You say in the doc here that with the long argument we can use \n to go to the next line.

However, when I did this the help print the "\n" rather than going to the next line.

After trying in my terminal I saw for printf "%s\n" "\nsalut" that the \n in the first string is used as new line and the one in the second string is printed as "\n"

[matejak]

You are right, the behavior does not match. The solution to the problem is not so straightforward as using echo -e is not portable and the (documented) behavior when passing the string as the first arg to printf is also not good as it makes weird things if your help string contains the percent % sign. I will figure something out though.

[Morikko]

I found something that looks good from that stack question.
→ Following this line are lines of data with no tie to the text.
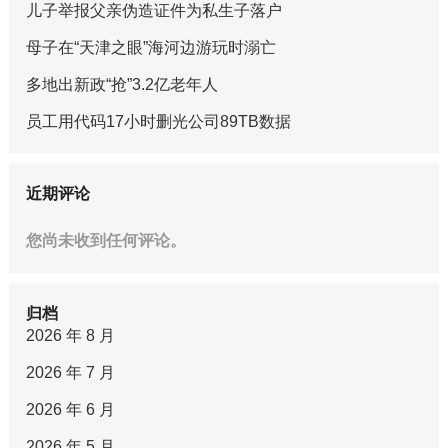
儿子举报父亲伪造证件为私生子落户
母子在“天津之眼”海河边游玩时溺亡
多地出新政“抢”3.2亿老年人
员工用代码17小时删光公司89TB数据
近期评论
您尚未收到任何评论。
归档
2026 年 8 月
2026 年 7 月
2026 年 6 月
2026 年 5 月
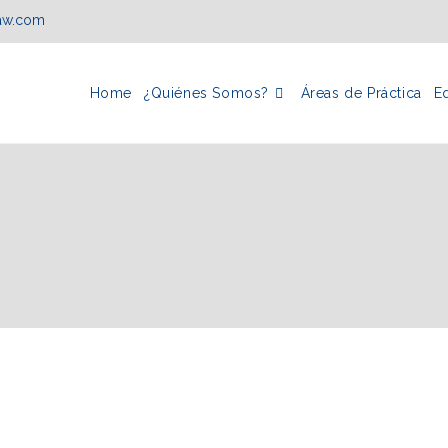
law.com
Home
¿Quiénes Somos?
Áreas de Práctica
E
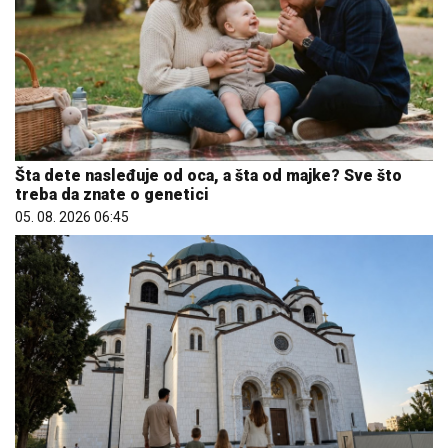
Šta dete nasleđuje od oca, a šta od majke? Sve što
treba da znate o genetici
05. 08. 2026 06:45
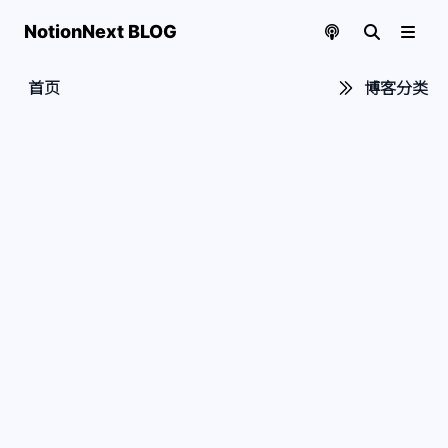
NotionNext BLOG
首页
博客分类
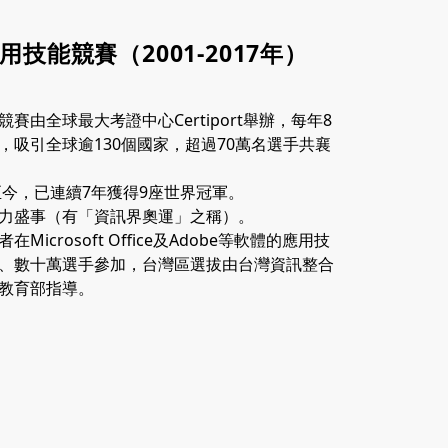
技能競賽（2001-2017年）
賽由全球最大考證中心Certiport舉辦，每年8
，吸引全球逾130個國家，超過70萬名選手共襄
至今，已連續7年獲得9座世界冠軍。
力盛事（有「資訊界奧運」之稱）。
icrosoft Office及Adobe等軟體的應用技
、數十萬選手參加，台灣區選拔由台灣資訊整合
與教育部指導。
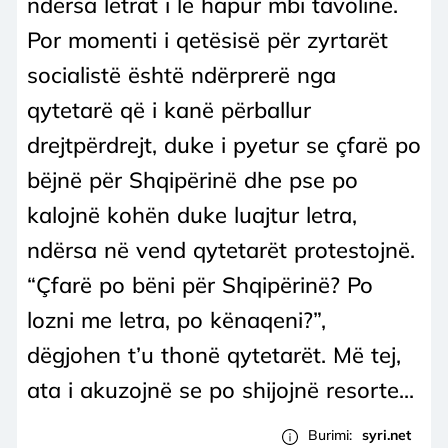
ndërsa letrat i lë hapur mbi tavolinë.
Por momenti i qetësisë për zyrtarët
socialistë është ndërprerë nga
qytetarë që i kanë përballur
drejtpërdrejt, duke i pyetur se çfarë po
bëjnë për Shqipërinë dhe pse po
kalojnë kohën duke luajtur letra,
ndërsa në vend qytetarët protestojnë.
“Çfarë po bëni për Shqipërinë? Po
lozni me letra, po kënaqeni?”,
dëgjohen t’u thonë qytetarët. Më tej,
ata i akuzojnë se po shijojnë resorte...
Burimi:
syri.net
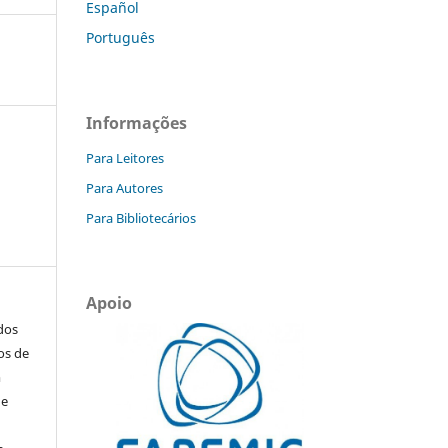
Español
Português
Informações
Para Leitores
Para Autores
Para Bibliotecários
Apoio
ados
os de
m
de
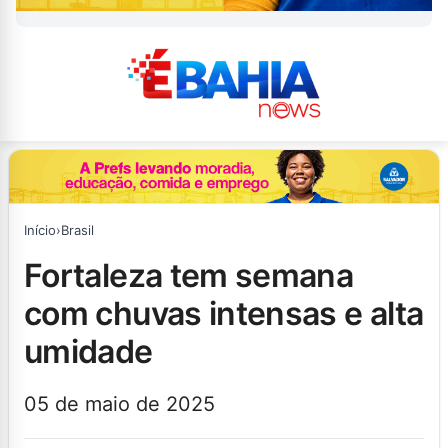
Início
›
Brasil
fortaleza tem semana
com chuvas intensas e alta
umidade
05 de maio de 2025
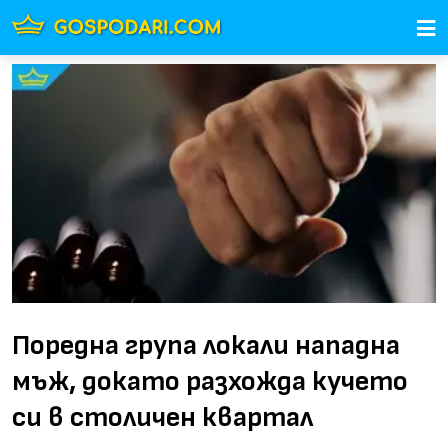
Поредна група локали нападна
мъж, докато разхожда кучето
си в столичен квартал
A solution might be to replace: printf "\n%s\n" "My long help description\nAnd so on..." with printf "\n%s\n" $'My long help description\nAnd so on...'

[matejak]

This looks damn good. The tricky part is the need of having $'foo\nbar', but $"foo\nbar" doesn't work, which is bad in case one needs to format stuff s.a. "option blah (default: 'blabla')" (or even default: '$my_default', which allows for having the default as a value of a Bash variable). However, I see the potential here, it is enough to quote the long help description.

[Morikko]

Yes I see.. Probably for those cases you will need to manage a different code at the generation time. Only text --> Quote style --> $'my\ntext' Variable (start with $) --> Double quote style --> "$variable" Text with <'> --> Escape the <'> --> $'my\'text'\'

And you can combine strategy: essai=ligne2; printf "%s\n" $'ligne1\nligne1.5\n'"$essai"$'\nligne\'3\''

More complicated to implement for sure but will manage (almost) all cases!

[matejak]

I see, there would be an issue with words s.a. don't, where backticks need to be escaped. In this case, I find it easier to substitute \n to literal newlines, that should work.